Tags
Biniaraix, cats, Coves de Campaner, Fornalutx, Julie Lary, mallorca, rajalary, Sollar, spain
“Cats are a mysterious kind of folk. There is more
passing in their minds than we are aware of.”
Sir Walter Scott
It seems fitting to start my series of post about Rich’s and my recent European trip with the cats of Mallorca, Spain. Unlike tourist spots, routinely shared in books and online, they cats were unexpected delights from cats with ordinary coats to those who were all white or part Siamese.

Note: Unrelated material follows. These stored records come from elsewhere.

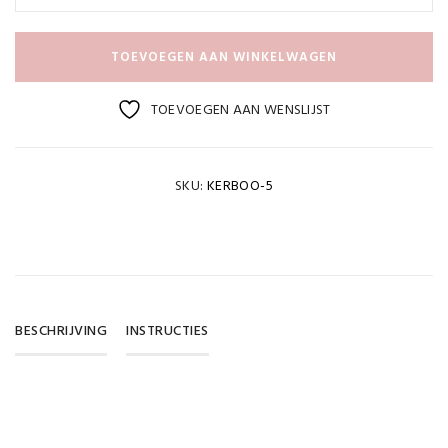
TOEVOEGEN AAN WINKELWAGEN
TOEVOEGEN AAN WENSLIJST
SKU:
KERBOO-5
BESCHRIJVING
INSTRUCTIES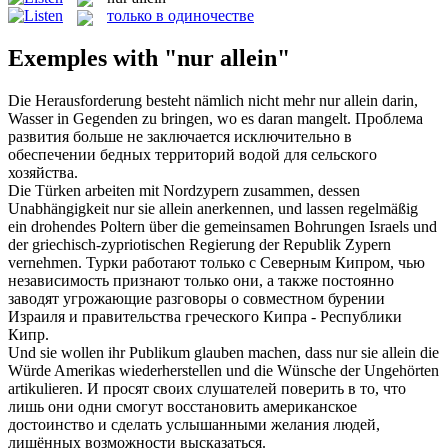
только в одиночестве
Exemples with "nur allein"
Die Herausforderung besteht nämlich nicht mehr
nur allein
darin,
Wasser in Gegenden zu bringen, wo es daran mangelt.
Проблема
развития больше не заключается исключительно в
обеспечении бедных территорий водой для сельского
хозяйства.
Die Türken arbeiten mit Nordzypern zusammen, dessen
Unabhängigkeit
nur
sie
allein
anerkennen, und lassen regelmäßig
ein drohendes Poltern über die gemeinsamen Bohrungen Israels und
der griechisch-zypriotischen Regierung der Republik Zypern
vernehmen.
Турки работают
только
с Северным Кипром, чью
независимость признают только они, а также постоянно
заводят угрожающие разговоры о совместном бурении
Израиля и правительства греческого Кипра - Республики
Кипр.
Und sie wollen ihr Publikum glauben machen, dass
nur
sie
allein
die
Würde Amerikas wiederherstellen und die Wünsche der Ungehörten
artikulieren.
И просят своих слушателей поверить в то, что
лишь
они одни смогут восстановить американское
достоинство и сделать услышанными желания людей,
лишённых возможности высказаться.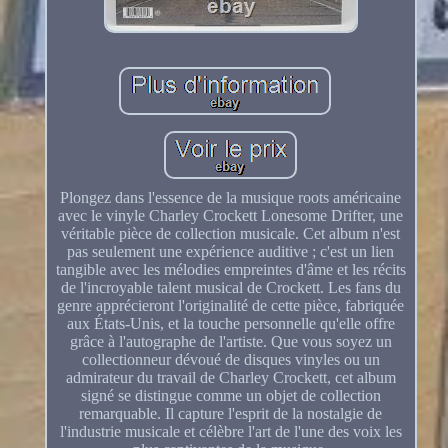
Plongez dans l'essence de la musique roots américaine
avec le vinyle Charley Crockett Lonesome Drifter, une
véritable pièce de collection musicale. Cet album n'est
pas seulement une expérience auditive ; c'est un lien
tangible avec les mélodies empreintes d'âme et les récits
de l'incroyable talent musical de Crockett. Les fans du
genre apprécieront l'originalité de cette pièce, fabriquée
aux États-Unis, et la touche personnelle qu'elle offre
grâce à l'autographe de l'artiste. Que vous soyez un
collectionneur dévoué de disques vinyles ou un
admirateur du travail de Charley Crockett, cet album
signé se distingue comme un objet de collection
remarquable. Il capture l'esprit de la nostalgie de
l'industrie musicale et célèbre l'art de l'une des voix les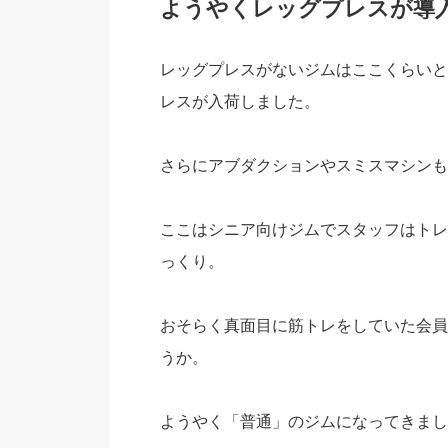
ようやくレッグプレスが導
レッグプレスがないジムはここくらいと
レスが入荷しました。
さらにアブダクションやスミスマシンも
ここはシニア向けジムでスタッフはトレ
っくり。
おそらく真面目に筋トレをしていた会員
うか。
ようやく「普通」のジムになってきまし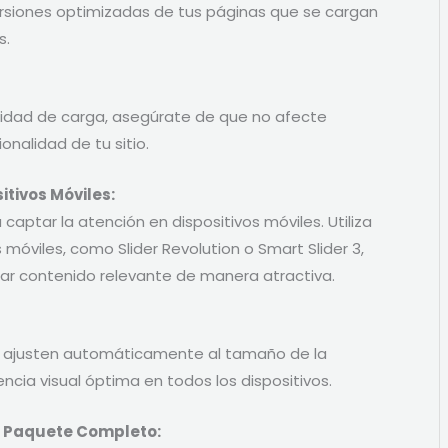
versiones optimizadas de tus páginas que se cargan
s.
idad de carga, asegúrate de que no afecte
onalidad de tu sitio.
itivos Móviles:
 captar la atención en dispositivos móviles. Utiliza
 móviles, como Slider Revolution o Smart Slider 3,
car contenido relevante de manera atractiva.
se ajusten automáticamente al tamaño de la
ncia visual óptima en todos los dispositivos.
n Paquete Completo: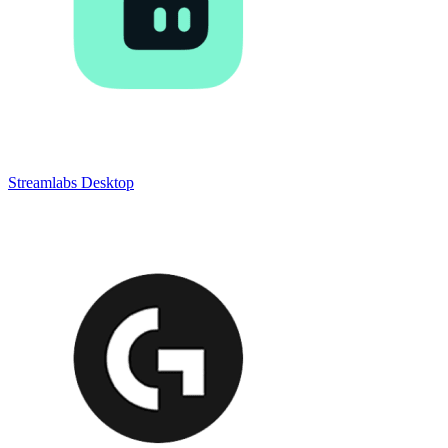
Streamlabs Desktop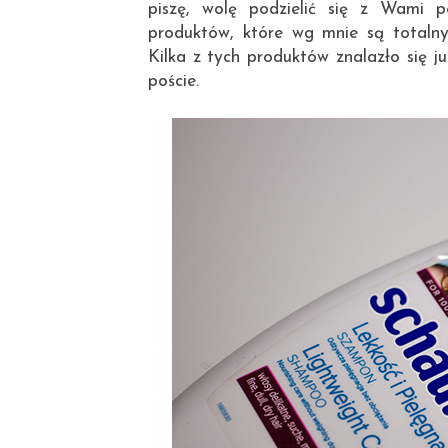
piszę, wolę podzielić się z Wami p
produktów, które wg mnie są totalny
Kilka z tych produktów znalazło się 
poście.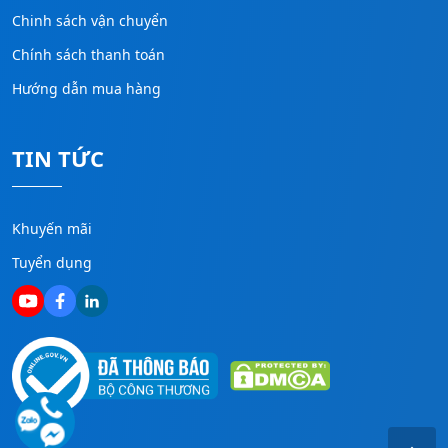
Chinh sách vận chuyển
Chính sách thanh toán
Hướng dẫn mua hàng
TIN TỨC
Khuyến mãi
Tuyển dụng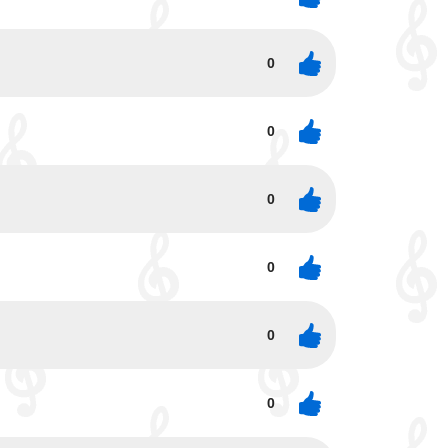
0
0
0
0
0
0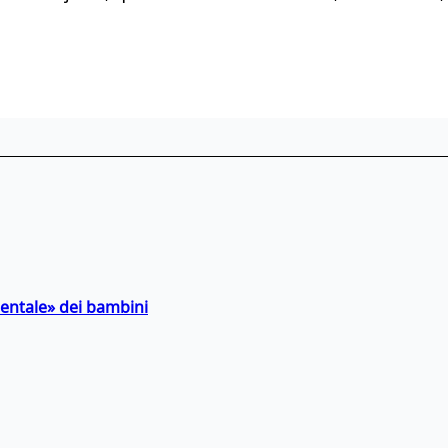
entale» dei bambini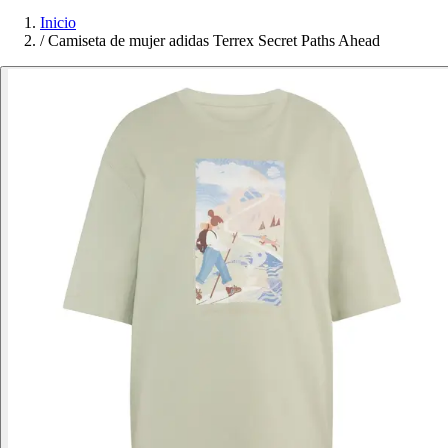
Inicio
/
Camiseta de mujer adidas Terrex Secret Paths Ahead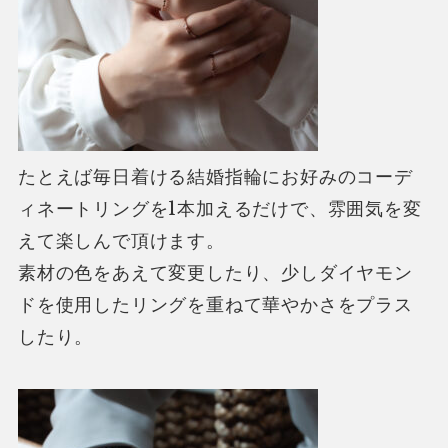
たとえば毎日着ける結婚指輪にお好みのコーデ
ィネートリングを1本加えるだけで、
雰囲気を変
えて楽しんで頂けます。
素材の色をあえて変更したり、少しダイヤモン
ドを使用したリングを重ねて華やかさをプラス
したり。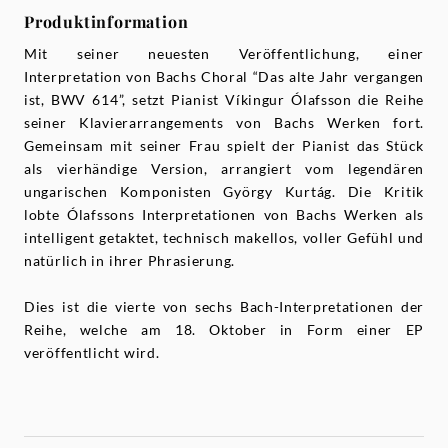
Produktinformation
Mit seiner neuesten Veröffentlichung, einer
Interpretation von Bachs Choral “Das alte Jahr vergangen
ist, BWV 614”, setzt Pianist Víkingur Ólafsson die Reihe
seiner Klavierarrangements von Bachs Werken fort.
Gemeinsam mit seiner Frau spielt der Pianist das Stück
als vierhändige Version, arrangiert vom legendären
ungarischen Komponisten György Kurtág. Die Kritik
lobte Ólafssons Interpretationen von Bachs Werken als
intelligent getaktet, technisch makellos, voller Gefühl und
natürlich in ihrer Phrasierung.
Dies ist die vierte von sechs Bach-Interpretationen der
Reihe, welche am 18. Oktober in Form einer EP
veröffentlicht wird.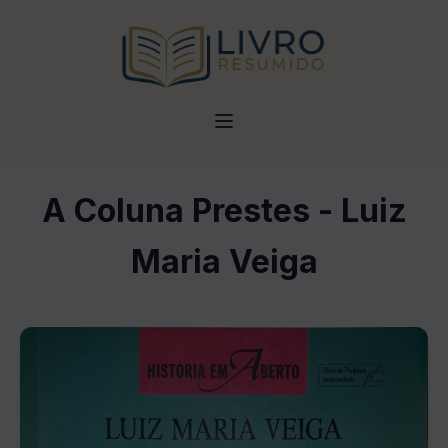
A Coluna Prestes - Luiz
Maria Veiga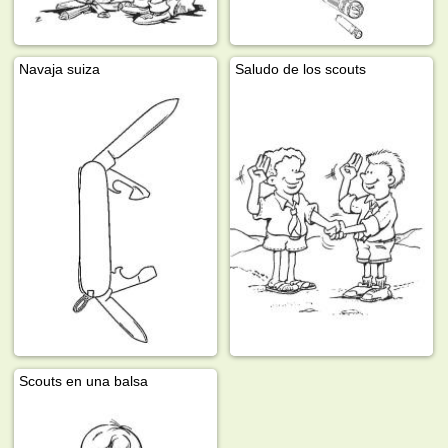
Navaja suiza
Saludo de los scouts
Scouts en una balsa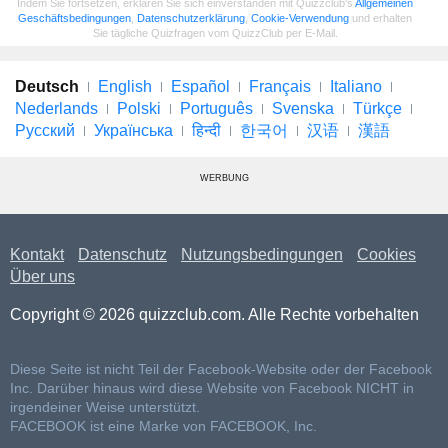
Indem Sie fortsetzen, erklären Sie sich einverstanden mit Quizzclub's
Allgemeinen
Geschäftsbedingungen
,
Datenschutzerklärung
,
Cookie-Verwendung
und erhalten
Sie tägliche Quizfragen vom QuizzClub per E-Mail.
Deutsch
English
Español
Français
Italiano
Nederlands
Polski
Português
Svenska
Türkçe
Русский
Українська
हिन्दी
한국어
汉语
漢語
WERBUNG
Kontakt
Datenschutz
Nutzungsbedingungen
Cookies
Über uns
Copyright © 2026 quizzclub.com. Alle Rechte vorbehalten
Diese Seite ist nicht Teil der Facebook-Website oder der Facebook
Inc. Darüber hinaus wird diese Website von Facebook NICHT in
irgendeiner Weise unterstützt.
FACEBOOK ist eine Marke von FACEBOOK, Inc.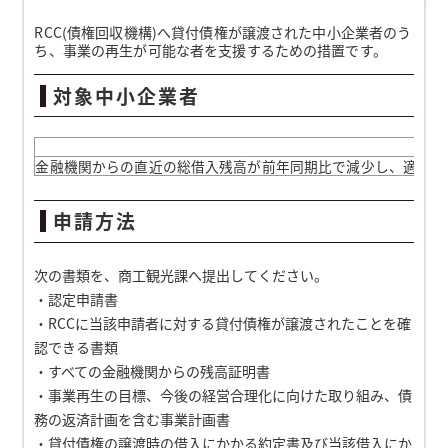
RCC(債権回収機構)へ貸付債権が譲渡された中小企業者のう
ち、事業の再生が可能な者を支援するための措置です。
対象中小企業者
金融機関からの直近の総借入残高が前年同期比で減少し、適切な
申請方法
次の書類を、商工観光課へ提出してください。
・認定申請書
・RCCに当該申請者に対する貸付債権が譲渡されたことを確
認できる書類
・すべての金融機関からの残高証明書
・事業再生の目標、今後の経営合理化に向けた取り組み、債
務の返済計画を含む事業計画書
・貸付債権の譲渡時の借入にかかる約定書及び当該借入にか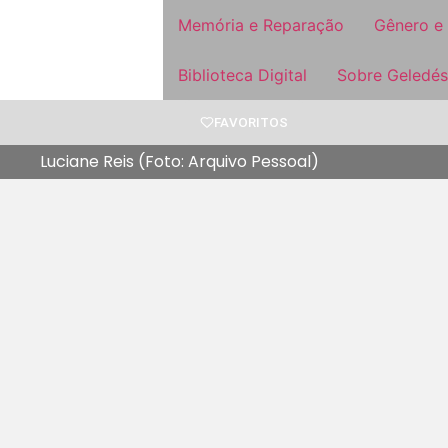
Memória e Reparação
Gênero e
Biblioteca Digital
Sobre Geledés
FAVORITOS
Luciane Reis (Foto: Arquivo Pessoal)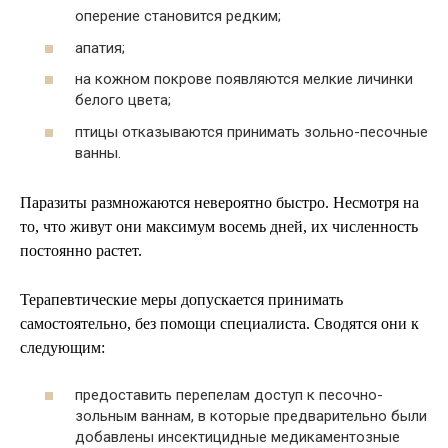
оперение становится редким;
апатия;
на кожном покрове появляются мелкие личинки
белого цвета;
птицы отказываются принимать зольно-песочные
ванны.
Паразиты размножаются невероятно быстро. Несмотря на
то, что живут они максимум восемь дней, их численность
постоянно растет.
Терапевтические меры допускается принимать
самостоятельно, без помощи специалиста. Сводятся они к
следующим:
предоставить перепелам доступ к песочно-
зольным ваннам, в которые предварительно были
добавлены инсектицидные медикаментозные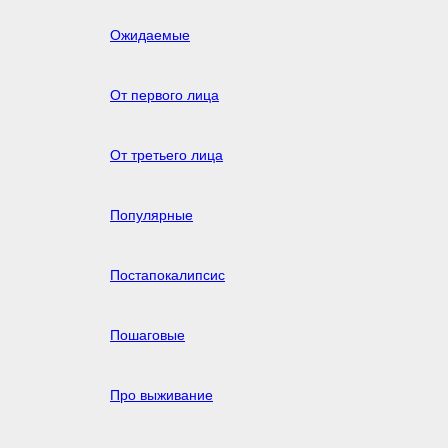
Ожидаемые
От первого лица
От третьего лица
Популярные
Постапокалипсис
Пошаговые
Про выживание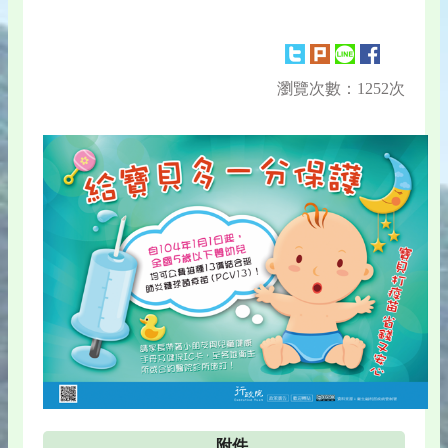
瀏覽次數：1252次
附件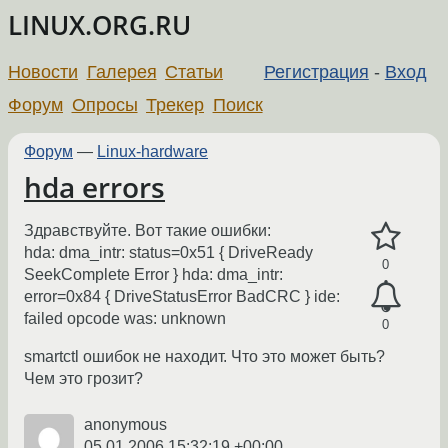
LINUX.ORG.RU
Новости
Галерея
Статьи
Регистрация
-
Вход
Форум
Опросы
Трекер
Поиск
Форум
—
Linux-hardware
hda errors
Здравствуйте. Вот такие ошибки:
hda: dma_intr: status=0x51 { DriveReady
0
SeekComplete Error } hda: dma_intr:
error=0x84 { DriveStatusError BadCRC } ide:
failed opcode was: unknown
0
smartctl ошибок не находит. Что это может быть?
Чем это грозит?
anonymous
05.01.2006 15:32:19 +00:00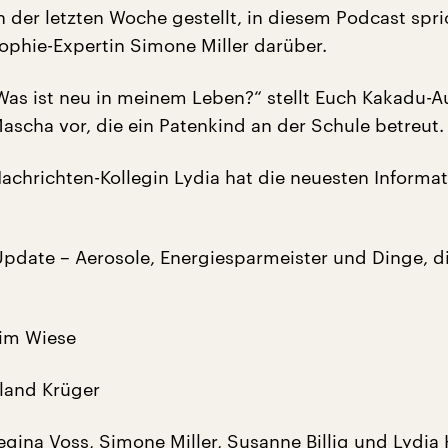
n der letzten Woche gestellt, in diesem Podcast spr
sophie-Expertin Simone Miller darüber.
„Was ist neu in meinem Leben?“ stellt Euch Kakadu-A
ascha vor, die ein Patenkind an der Schule betreut.
chrichten-Kollegin Lydia hat die neuesten Informat
pdate – Aerosole, Energiesparmeister und Dinge, d
Tim Wiese
land Krüger
gina Voss, Simone Miller, Susanne Billig und Lydia 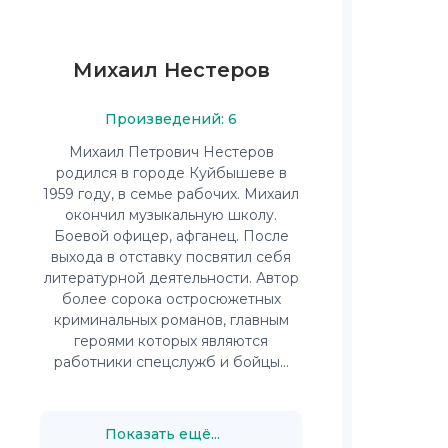
Михаил Нестеров
Произведений: 6
Михаил Петрович Нестеров
родился в городе Куйбышеве в
1959 году, в семье рабочих. Михаил
окончил музыкальную школу.
Боевой офицер, афганец. После
выхода в отставку посвятил себя
литературной деятельности. Автор
более сорока остросюжетных
криминальных романов, главным
героями которых являются
работники спецслужб и бойцы...
Показать ещё...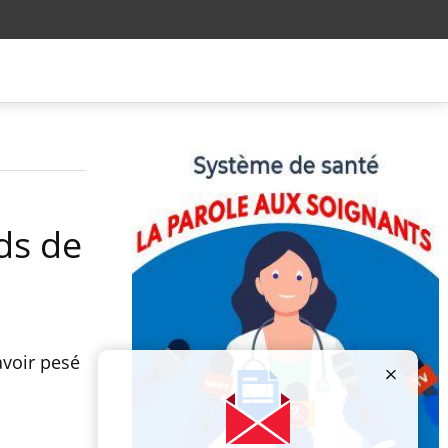
ids de
avoir pesé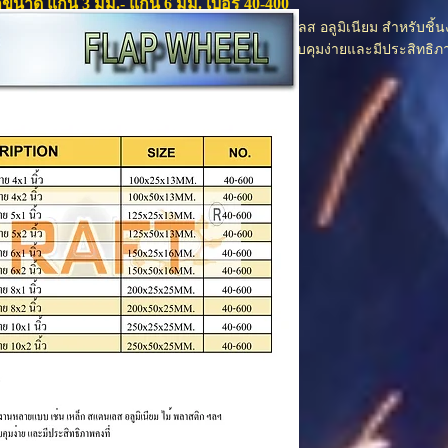
กขนาด แกน 3 มม.- แกน 6 มม. เบอร์ 40-400
ารถใช้กับไม้หรือโลหะได้หลายชนิด เหล็ก สแตนเลส อลูมิเนียม สำหรับชิ้นงา
ถปรับเปลี่ยนความเร็วรอบได้ตามความเหมาะ สม ควบคุมง่ายและมีประสิทธิภาพ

The capital and largest town on Mallorca is Palma. The remainder of the island is primarily dotted with quaint small towns and fishing villages, citrus, almond, and olive groves, and historical and geological attractions intertwined in the dramatic landscape.
Wild and somewhat domesticated cats — perhaps because of their tenacity at taming rodent populations — roamed freely wherever we went. One of the first cats we saw was at Sa Calobra, a small seaside village on the northwest coast of the island. It was late in the day, and we went into a cafeteria, one of the few places open during the winter. We split plates of seafood paella, meatballs and potatoes, bread, olives allioli, baked ribs, and a large mug of fresh-squeezed orange juice.
The restaurant smelled heavenly, a mix of cooked food, and smoke from a wood stove, used to heat the dining room. A light-colored cat with a white chest and paws lounged in front of the stove, happy to be admired and caressed by visitors.
After eating, we took a walk along the coast, spotting several other cats, darting between the few buildings and narrow streets. Two young, all white cats played in a planter box, scarcely taking notice of Rich and I who spent several minutes trying to catch their attention.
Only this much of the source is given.